25OHD concentration is known to be affected by season of measurement, but other environmental factors may also impact 25OHD measures. We conducted a genome-wide vQTL analysis12, an approach to detect presence of genotype-by-environment interaction in the absence of measurement or knowledge of the interacting environmental risk factor, to identify SNPs associated with variance in 25OHD. Specifically, we used the Levene’s median test implemented in OSCA88. Following the guidelines of Wang et al.12, we (1) adjusted 25OHD levels for selected covariates (see below), (2) removed outliers more than 5 SD from the mean and (3) standardised the residuals to have mean 0 and variance 1. Each step was performed within one of eight groups defined based on sex (male vs. female) and supplement intake (none, other, vitamin D or missing). This approach removed both the mean effect of covariates and the mean and variance differences between gender and supplement- intake groups, while retaining other distributional properties of the measure. Covariates included in the phenotype pre-regression were age at assessment, assessment month, assessment centre, genotyping batch and the first 40 PCs. To avoid spurious associations due to coincidence of low-frequency variants with phenotype outliers12, this analysis was restricted to SNPs with MAF > 0.05. To identify near-independent vQTLs, we clumped the vQTL GWAS results with PLINK1.9 (--clump) as above, using a 5 Mb window as recommended12.

To assess if significant vQTL associations reflected a GxE with season of testing, we conducted season-stratified GWAS and compared the results with the vQTL GWAS results.

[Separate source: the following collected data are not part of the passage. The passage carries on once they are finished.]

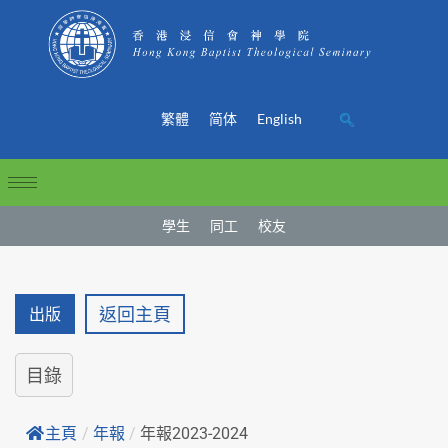
繁體
简体
English
學生
同工
校友
返回主頁
出版
目錄
主頁
/
年報
/
年報2023-2024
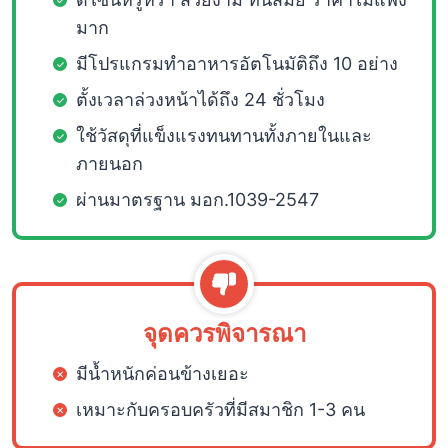
มาก
มีโปรแกรมทำอาหารอัตโนมัติถึง 10 อย่าง
ตั้งเวลาล่วงหน้าได้ถึง 24 ชั่วโมง
ใช้วัสดุที่แข็งแรงทนทานทั้งภายในและ
ภายนอก
ผ่านมาตรฐาน มอก.1039-2547
จุดควรพิจารณา
มีน้ำหนักค่อนข้างเยอะ
เหมาะกับครอบครัวที่มีสมาชิก 1-3 คน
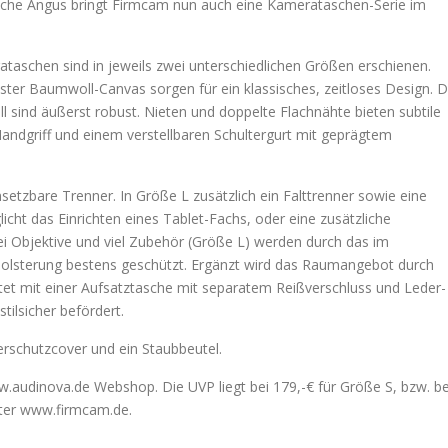
asche Angus bringt Firmcam nun auch eine Kamerataschen-Serie im
ataschen sind in jeweils zwei unterschiedlichen Größen erschienen.
ster Baumwoll-Canvas sorgen für ein klassisches, zeitloses Design. D
 sind äußerst robust. Nieten und doppelte Flachnähte bieten subtile
-Handgriff und einem verstellbaren Schultergurt mit geprägtem
nsetzbare Trenner. In Größe L zusätzlich ein Falttrenner sowie eine
icht das Einrichten eines Tablet-Fachs, oder eine zusätzliche
i Objektive und viel Zubehör (Größe L) werden durch das im
Polsterung bestens geschützt. Ergänzt wird das Raumangebot durch
et mit einer Aufsatztasche mit separatem Reißverschluss und Leder-
tilsicher befördert.
erschutzcover und ein Staubbeutel.
w.audinova.de Webshop. Die UVP liegt bei 179,-€ für Größe S, bzw. be
nter www.firmcam.de.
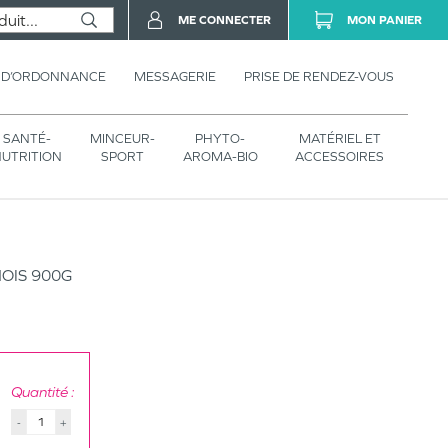
ME CONNECTER
MON PANIER
 D’ORDONNANCE
MESSAGERIE
PRISE DE RENDEZ-VOUS
SANTÉ-
MINCEUR-
PHYTO-
MATÉRIEL ET
UTRITION
SPORT
AROMA-BIO
ACCESSOIRES
OIS 900G
Quantité :
-
+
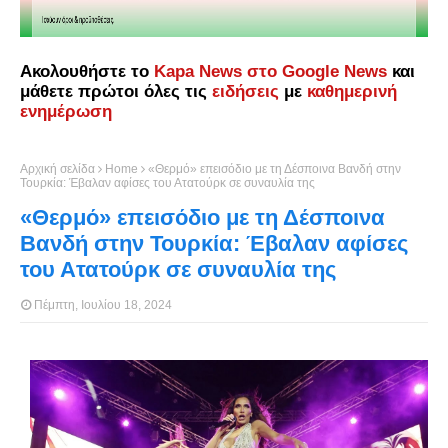
Ακολουθήστε το
Kapa News στο Google News
και
μάθετε πρώτοι όλες τις
ειδήσεις
με
καθημερινή
ενημέρωση
Αρχική σελίδα
Home
«Θερμό» επεισόδιο με τη Δέσποινα Βανδή στην
Τουρκία: Έβαλαν αφίσες του Ατατούρκ σε συναυλία της
«Θερμό» επεισόδιο με τη Δέσποινα
Βανδή στην Τουρκία: Έβαλαν αφίσες
του Ατατούρκ σε συναυλία της
Πέμπτη, Ιουλίου 18, 2024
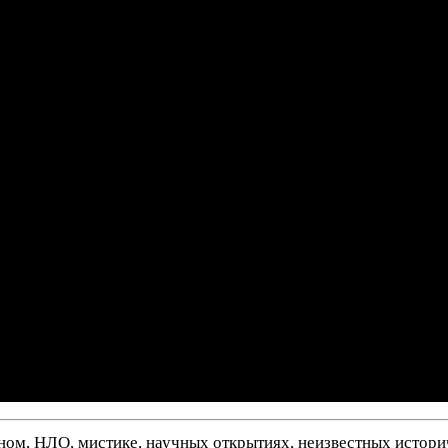
нном, НЛО, мистике, научных открытиях, неизвестных истор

Specifically, we stratified the UKB cohort into two groups after visual inspection of the mean 25OHD concentrations per month (Supplementary Fig. 1b). We defined two discrete time periods in order to retain the maximum sample size, but optimise comparisons between months with higher and lower mean 25OHD concentrations: (a) Winter—individuals assessed Dec-Apr (N = 162,591), and (b) Summer—individuals assessed Jun-Oct (N = 177,082). Individuals with vitamin D levels assessed in the months of May and November were not included in these analyses. The two season-stratified GWAS (winter and summer) were conducted as the main GWAS (i.e., linear mixed model implemented in fastGWA, with the same covariates included in the model). In addition, we conducted a GxE analysis using PLINK1.959 (--gxe) to include an interaction term with season of blood draw. For this analysis, the phenotype (25OHD levels) was processed as described for the vQTL analysis.

### Reporting summary

Further information on research design is available in the Nature Research Reporting Summary linked to this article.